In conclusion, tractor tire contact area is an important parameter in a given terramechanic system and it is influenced by the vertical load, tire inflation pressure, speed, soil, and tire characteristic parameter. In this study, we chose the direct method and used a signal tire soil-bin testing facility and a laser profiler to measure the tractor tire contact area. The main contents of this study were to (1) measure the contact area under different levels of speed, inflation pressure, and tire load and determine the influence of these three factors on contact area; (2) develop empirical relationships between the contact area and the speed, inflation pressure, and tire load; and (3) evaluate the effects of speed, inflation pressure, and tire load on the contact area using the developed empirical equation.

2. Materials and Methods

2.1. Experiment Materials

2.1.1. A Soil-Bin Testing Facility

The vehicle engineering laboratory of Nanjing Agriculture University developed the soil-bin testing facility (Figure 1) which was used for the experiments. The soil-bin was filled with sandy loam soil, and the size was 9 m × 1.5 m × 0.8 m (length × width × depth). The measured soil properties are listed in Table 1.
A 7.5 kW three-phase electric motor (model YVF132M-4; Nanjing Zhongke Co., Nanjing, China) was applied to supply tire input torque. The power is transferred to the wheel after two-stage deceleration and drives the tire rotation. To ensure the stability of the torque transmission, some adjusting bolts were installed near each bearing bracket and motor stand to adjust the tightness of the chain. A torque and rotational speed sensor was installed between the first brake sprocket and the second drive sprocket to measure the value of the torque and speed. In order to measure the 3D tractor tire contact area, it is necessary for the whole tire platform to move up and down in real-time in the process of driving and then describe the real deformation of the soil. Therefore, four vertical guide bars were installed at the four corners of the platform, and four springs were installed on the vertical guide rail, so that the platform moved smoothly up and down without beating. In addition, the platform was equipped with a triangular counterweight mounting plate through the counterweight plate support, which is convenient to analyze wheel-earth action under different loads.
The experiment was conducted in a soil-bin testing facility to investigate the effect of the tire-soil interface on contact area under different conditions of the speed, tire load, and inflation pressure, and soil moisture content of 17.65%. The utilized tire was a 6.00-14 bias-ply (four-ply rating) tire with high lugs, and it was a new one. A 6.00-14 bias-ply tire is often used as the tractor’s front wheel under 50 horsepower. The width of the tire is 153 mm and the half-width contains 18 wheel spikes. For the tire, the recommended inflation pressure of 180 kPa corresponds to the maximum capacity of 3.70 kN (China, 2017).

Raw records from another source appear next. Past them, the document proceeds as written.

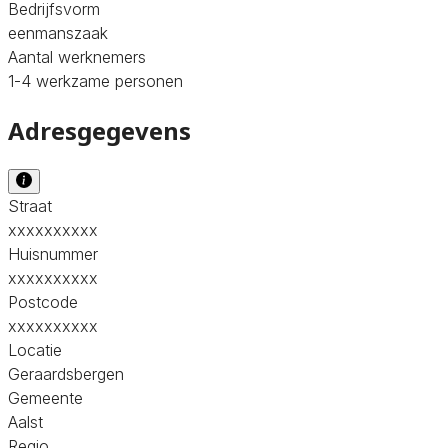
Bedrijfsvorm
eenmanszaak
Aantal werknemers
1-4 werkzame personen
Adresgegevens
Straat
xxxxxxxxxx
Huisnummer
xxxxxxxxxx
Postcode
xxxxxxxxxx
Locatie
Geraardsbergen
Gemeente
Aalst
Regio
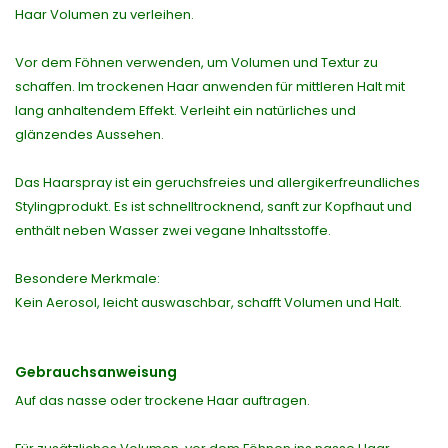
Haar Volumen zu verleihen.
Vor dem Föhnen verwenden, um Volumen und Textur zu
schaffen. Im trockenen Haar anwenden für mittleren Halt mit
lang anhaltendem Effekt. Verleiht ein natürliches und
glänzendes Aussehen.
Das Haarspray ist ein geruchsfreies und allergikerfreundliches
Stylingprodukt. Es ist schnelltrocknend, sanft zur Kopfhaut und
enthält neben Wasser zwei vegane Inhaltsstoffe.
Besondere Merkmale:
Kein Aerosol, leicht auswaschbar, schafft Volumen und Halt.
Gebrauchsanweisung
Auf das nasse oder trockene Haar auftragen.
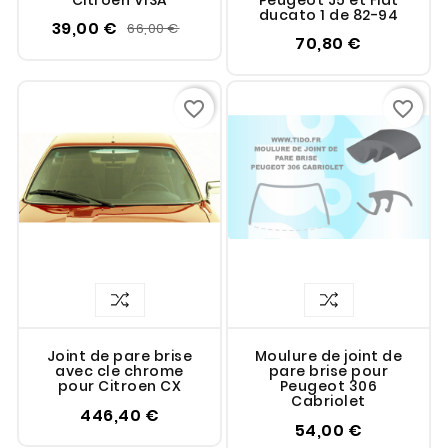
Citroen VISA
Peugeot J5 et Fiat
ducato 1 de 82-94
39,00 €
66,00 €
70,80 €
favorite_border
favorite_border
Joint de pare brise
Moulure de joint de
avec cle chrome
pare brise pour
pour Citroen CX
Peugeot 306
Cabriolet
446,40 €
54,00 €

In order to investigate the variation of the contact area under different values of inflation pressure (overinflated, slightly underinflated, and seriously underinflated), 207 kPa (overinflated), 138 kPa (slightly underinflated), and 69 kPa (seriously underinflated) tire pressures were selected in this paper. According to a maximum capacity of 3.7 kN and the maximum speed of the tire in the soil-bin, we chose the level of the tire load and the speed. Figure 2 shows the test tire, and Table 2 shows the influence factors and their corresponding value.

2.1.2. Laser Profiler

A laser profiler [24], independently manufactured by the Nanjing Agriculture University, was used to measure the roughness after rutting of the soil surface. A laser head, SICK DT20-P214B, was certified by CE, and the scanned area was 1 m × 1 m. The precision of the laser profiler is within ±0.5 mm, and the sampling interval was 5 mm.
The structure diagram is shown in Figure 3. The principle of the laser profiler is to measure the vertical distance between the standard and ground surface based on the triangulation technique. The real-time vertical distances were displayed in a software program in LabVIEW 2015 (v1.1). All these vertical distances formed the roughness curve of the ground surface.
Considering the size between the laser profiler and soil-bin, we took down the ball wire pair and servo motor of the laser profiler. Four support legs were used to support the laser profiler, and a gradienter was used to ensure the instrument’s level. The disassembled ball bars and control box were used to measure the soil roughness after rutting. Figure 4 shows the laser soil profile in use during the soil-bin experiments.

2.2. Experiment Method

2.2.1. Roughness after Rutting

Since the width of the tire is 153 mm, and the sampling interval is 10 mm, 17 curves were measured to describe the roughness after rutting in each condition. These 17 curves made up the contact contour. To present the contact contour more exquisitely, we utilized the iterative function method for fractal interpolation. However, compared to the real roughness after rutting, the contact contour obtained by the laser profiler was upside-down. In this experiment, the measurement basic was 500 mm below the leaser head, and the test data minus 500 became the final data. All these data formed the real roughness after rutting. The roughness after rutting at a given speed (2 m/s), inflation pressure (207 kPa), and tire load (1.5 kN) is shown in Figure 5.

2.2.2. Fractal Interpolation Theory

The random 3D fractal interpolation theory [25] was used to interpolate the original measurement data. The initial point p0 can be chosen at random, p 0 = p i , p i { p 1 ,   p 2 ,   , p n } , and the data sequence is x 1 < x 2 < < x n . The first point of iteration depends on p0 and any set of affine functions, the second point of iteration depends on the first point and any set of affine functions, and so on, until the generated iteration point meets the requirements of subsequent finite element and simulation analysis. For example, if we chose p 0 = p 1 = ( x 1 ,   y 1 ) as the initial point, the iterative process can be described as:
p 1 ^ { F 2 , 2 ( p 0 ) ,   F 2 , 3 ( p 0 ) ,   F 3 , 2 ( p 0 ) ,   F 3 , 3 ( p 0 ) ,   ,   F N , M ( p 0 ) } p 2 ^ { F 2 , 2 ( p 1 ) ,   F 2 , 3 ( p 1 ) ,   F 3 , 2 ( p 1 ) ,   F 3 , 3 ( p 1 ) ,   ,   F N , M ( p 1 ) } p n ^ { F 2 , 2 ( p n 1 ) ,   F 2 , 3 ( p n 1 ) ,   F 3 , 2 ( p n 1 ) ,   F 3 , 3 ( p n 1 ) ,   ,   F N , M ( p n 1 ) }
where p n ^   ( n = 1 ,   2 ,   3 ,   ) is the basic interpolation data point, and FN,M (N = 2, 3, …, N, M = 1, 2, …, M) is the test point.
If N′ is the total number of iterations, then the point set { ( x n ,   y n | n = 1 ,   2 ,   ,   N } is all the reconstructed data points.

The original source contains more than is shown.